The division of assets is a traumatic process as it usually means letting go of both memories and dreams of the future. There is a natural inclination for both parties to not want to let go of anything, but this is unrealistic. At the time of a split, hard decisions need to be made about what to keep and what to let go of.
From a strictly financial perspective, the best approach for each party is to take stock of the amount of wealth they have and their likely ongoing income and then decide how to best allocate that wealth for the best possible financial outcome. That may mean selling the family home or other key assets in order to get the right balance between the amount of wealth tied up in a house and the amount available for investment in liquid assets. Having too little in liquid assets (that is, investment which can be readily turned into cash) creates a problem of being ‘asset rich and cash poor’. The aim is to create a solid, albeit smaller, financial base to give security.
For some silver splitters one of the unfortunate outcomes is that one or perhaps both partners come out of the split with insufficient money to purchase a house, let alone have money available for investment. Owning a home instead of renting offers more security late in life as renting comes with risks of having a tenancy unexpectedly terminated and the uncertainty of what future rents will be.
Ownership can be an option using the following approaches:
Moving to a more affordable area – perhaps even another town or city
Sharing ownership of a house with family members or others
Locating land at the back of an existing dwelling on which a minor dwelling can be built (there are new policies around land intensification that may allow this and the land can be purchased or leased)
Topping up your available funds by using a home equity release product to make up the difference between the cash you have and the purchase price (get advice first)
Investigating affordable or social housing options in your area through your local Council or social agencies.
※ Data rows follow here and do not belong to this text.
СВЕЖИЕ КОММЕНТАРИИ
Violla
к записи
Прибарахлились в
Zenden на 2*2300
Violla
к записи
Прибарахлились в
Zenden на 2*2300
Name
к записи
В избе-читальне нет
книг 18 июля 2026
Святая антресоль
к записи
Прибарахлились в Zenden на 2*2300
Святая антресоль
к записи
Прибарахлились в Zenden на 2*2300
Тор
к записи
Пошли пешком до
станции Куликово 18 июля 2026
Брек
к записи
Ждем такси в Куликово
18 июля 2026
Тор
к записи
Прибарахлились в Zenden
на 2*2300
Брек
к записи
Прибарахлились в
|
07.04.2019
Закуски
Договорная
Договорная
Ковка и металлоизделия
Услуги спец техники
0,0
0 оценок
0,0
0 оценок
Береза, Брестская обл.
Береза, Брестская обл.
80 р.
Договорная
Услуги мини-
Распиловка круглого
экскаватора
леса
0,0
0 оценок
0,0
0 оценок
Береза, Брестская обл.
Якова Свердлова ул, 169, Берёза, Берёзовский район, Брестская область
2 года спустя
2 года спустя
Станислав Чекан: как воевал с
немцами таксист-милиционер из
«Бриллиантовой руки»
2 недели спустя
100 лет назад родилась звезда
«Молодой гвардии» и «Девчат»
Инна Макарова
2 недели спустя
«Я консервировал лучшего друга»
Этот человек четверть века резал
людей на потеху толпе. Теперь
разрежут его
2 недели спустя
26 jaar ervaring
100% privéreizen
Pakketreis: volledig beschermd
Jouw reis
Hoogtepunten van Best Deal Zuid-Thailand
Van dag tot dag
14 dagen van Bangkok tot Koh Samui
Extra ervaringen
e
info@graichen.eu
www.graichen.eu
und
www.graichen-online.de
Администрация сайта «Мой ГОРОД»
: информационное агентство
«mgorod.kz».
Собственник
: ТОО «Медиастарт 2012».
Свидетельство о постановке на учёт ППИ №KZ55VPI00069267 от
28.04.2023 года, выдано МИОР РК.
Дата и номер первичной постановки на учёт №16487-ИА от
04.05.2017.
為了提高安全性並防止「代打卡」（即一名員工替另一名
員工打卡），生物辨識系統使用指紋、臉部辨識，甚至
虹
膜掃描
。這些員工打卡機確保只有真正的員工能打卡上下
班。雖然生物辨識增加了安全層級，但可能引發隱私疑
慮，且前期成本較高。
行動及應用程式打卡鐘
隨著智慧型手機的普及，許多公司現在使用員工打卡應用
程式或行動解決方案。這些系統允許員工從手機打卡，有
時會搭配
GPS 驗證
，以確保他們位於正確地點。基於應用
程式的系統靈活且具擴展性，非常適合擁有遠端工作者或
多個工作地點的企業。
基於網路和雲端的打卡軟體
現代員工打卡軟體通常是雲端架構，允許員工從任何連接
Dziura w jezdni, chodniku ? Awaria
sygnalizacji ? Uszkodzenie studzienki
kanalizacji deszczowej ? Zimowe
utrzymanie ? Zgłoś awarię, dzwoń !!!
For many silver splitters, continuing to work beyond the age of 65 is necessary to achieve the goal of financial security. Working longer not only allows more retirement savings to be built up but also shortens the length of time of the retirement period, meaning less retirement capital is needed.
Building a new life
Setting new goals for retirement is an essential part of re-establishing a new life. This can take time as part of splitting up is re-establishing your identity. In a relationship, compromises are made to accommodate the other person’s differing goals. While being alone offers new freedom, it also creates an identity vacuum that needs to be filled by asking what you really want out of life. It can take several years to find the answer and to find happiness again, however it’s a lot easier if you have stabilised your financial situation.